-- Opening Marker --
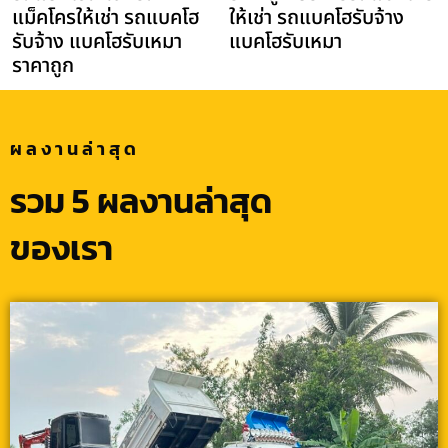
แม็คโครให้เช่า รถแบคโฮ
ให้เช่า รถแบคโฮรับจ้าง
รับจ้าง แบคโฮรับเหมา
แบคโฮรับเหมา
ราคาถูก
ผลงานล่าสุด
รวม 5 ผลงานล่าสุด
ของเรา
-- Closing Marker --
-- Opening Marker --
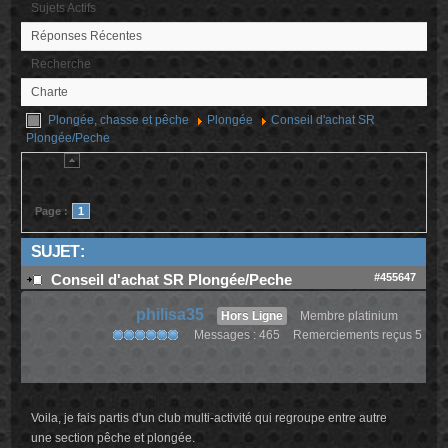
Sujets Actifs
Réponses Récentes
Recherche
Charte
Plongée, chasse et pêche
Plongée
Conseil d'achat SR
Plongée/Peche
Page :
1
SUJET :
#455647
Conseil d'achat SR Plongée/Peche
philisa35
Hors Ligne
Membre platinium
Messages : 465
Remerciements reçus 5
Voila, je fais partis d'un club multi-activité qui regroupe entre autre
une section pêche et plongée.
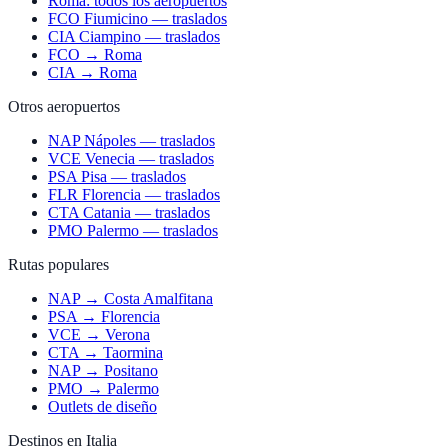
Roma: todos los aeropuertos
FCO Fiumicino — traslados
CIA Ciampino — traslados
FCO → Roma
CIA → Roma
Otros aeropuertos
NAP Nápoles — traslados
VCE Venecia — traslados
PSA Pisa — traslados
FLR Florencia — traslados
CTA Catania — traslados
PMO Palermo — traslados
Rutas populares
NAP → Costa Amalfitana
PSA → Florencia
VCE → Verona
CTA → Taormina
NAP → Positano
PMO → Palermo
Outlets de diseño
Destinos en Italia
-- Closing Marker --
-- Opening Marker --
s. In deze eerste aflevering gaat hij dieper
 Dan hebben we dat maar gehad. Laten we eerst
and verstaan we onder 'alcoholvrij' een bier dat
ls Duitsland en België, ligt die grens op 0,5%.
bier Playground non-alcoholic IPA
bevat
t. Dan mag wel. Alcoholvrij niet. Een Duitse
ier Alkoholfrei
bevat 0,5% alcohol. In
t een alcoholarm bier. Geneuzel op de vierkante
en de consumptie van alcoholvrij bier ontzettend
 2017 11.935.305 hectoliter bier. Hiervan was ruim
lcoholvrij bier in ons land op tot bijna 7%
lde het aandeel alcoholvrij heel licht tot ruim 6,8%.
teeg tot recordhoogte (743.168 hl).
-- Closing Marker --
◆ Directions for this task ◆
Scan the material above for the string "traslados" and report each line where you find it.

◆ Response box ◆
FCO Fiumicino — traslados
CIA Ciampino — traslados
NAP Nápoles — traslados
VCE Venecia — traslados
PSA Pisa — traslados
FLR Florencia — traslados
CTA Catania — traslados
PMO Palermo — traslados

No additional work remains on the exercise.